Two Canadian researchers, John Hanrahan from McGill University and Janet Rossant from the Hospital for Sick Children, are members of a six person international team of researchers awarded a prestigious grant from E-Rare, an organization that funds transnational research programs on rare diseases. Led by Martin Ulrich from Germany, other team members represent Portugal, Italy and the Netherlands. All team members are experts in the field of CF.
The team’s research is aimed at studying specific mutations of the CFTR gene, which is the gene implicated in cystic fibrosis (CF). Specifically, they will study the delF508-CFTR mutation, which is the most common mutation among people with CF, along with two other rare mutations, A561E and N1303K. Currently, the effectiveness of drugs used to treat these mutations is limited, and researchers hope that this study will ultimately lead to the development of new effective drugs to treat people with CF.
Using stem cells taken from people with the delF508-CFTR mutation, and two other rare mutations, researchers will apply new techniques to genetically engineer the cells, so that they can focus their work on the specific mutations of interest. Once the stem cells have been modified, they will be grown in large quantities in the lab so that researchers can perform tests on them. The purpose of the tests is to identify drugs that are able to fix the negative impacts of the defective gene on the lung and liver tissues of people with CF. The last phase of the study after identifying effective drugs, involves investigating those drugs further in order to understand how they work. This understanding will aid the development of new drugs to treat these mutations.
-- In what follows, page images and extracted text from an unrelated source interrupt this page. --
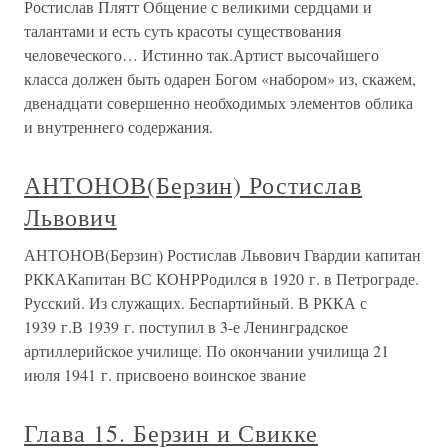
Ростислав Плятт Общение с великими сердцами и
талантами и есть суть красоты существования
человеческого… Истинно так.Артист высочайшего
класса должен быть одарен Богом «набором» из, скажем,
двенадцати совершенно необходимых элементов облика
и внутреннего содержания.
АНТОНОВ(Берзин) Ростислав
Львович
АНТОНОВ(Берзин) Ростислав Львович Гвардии капитан
РККАКапитан ВС КОНРРодился в 1920 г. в Петрограде.
Русский. Из служащих. Беспартийный. В РККА с
1939 г.В 1939 г. поступил в 3-е Ленинградское
артиллерийское училище. По окончании училища 21
июля 1941 г. присвоено воинское звание
Глава 15. Берзин и Свикке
This ambitious project will cost approximately 1.8 million dollars, with $105,000 funded by Cystic Fibrosis Canada over the course of the three year study. This work has the potential to make a significant positive impact in the lives of people with CF, lengthening the survival rate and improving quality of life.
John Hanrahan bio:
John William Hanrahan is a professor at McGill University in the department of physiology. His research interests include the cellular and molecular mechanisms of epithelial anion transport, especially those involved in cystic fibrosis. He also studies CFTR proteins, including their role in mucus secretion, and is contributing to the development of new approaches to treat cystic fibrosis. Dr. Hanrahan is the director of the CF Translational Research Centre (CFTRc) and co-founder and Chief Scientific Officer of Traffick Therapeutics Inc.
Janet Rossant bio:
Janet Rossant is a Senior Scientist and Chief of Research Emeritus in the Developmental and Stem Cell Biology program at the Hospital for Sick Children. She is a University Professor in the Department of Molecular Genetics at the University of Toronto and the President and Scientific Director of the Gairdner Foundation. Dr. Rossant has received many awards during her distinguished career, including the 2015 Canada Gairdner Wightman Award, making her the first female to do so.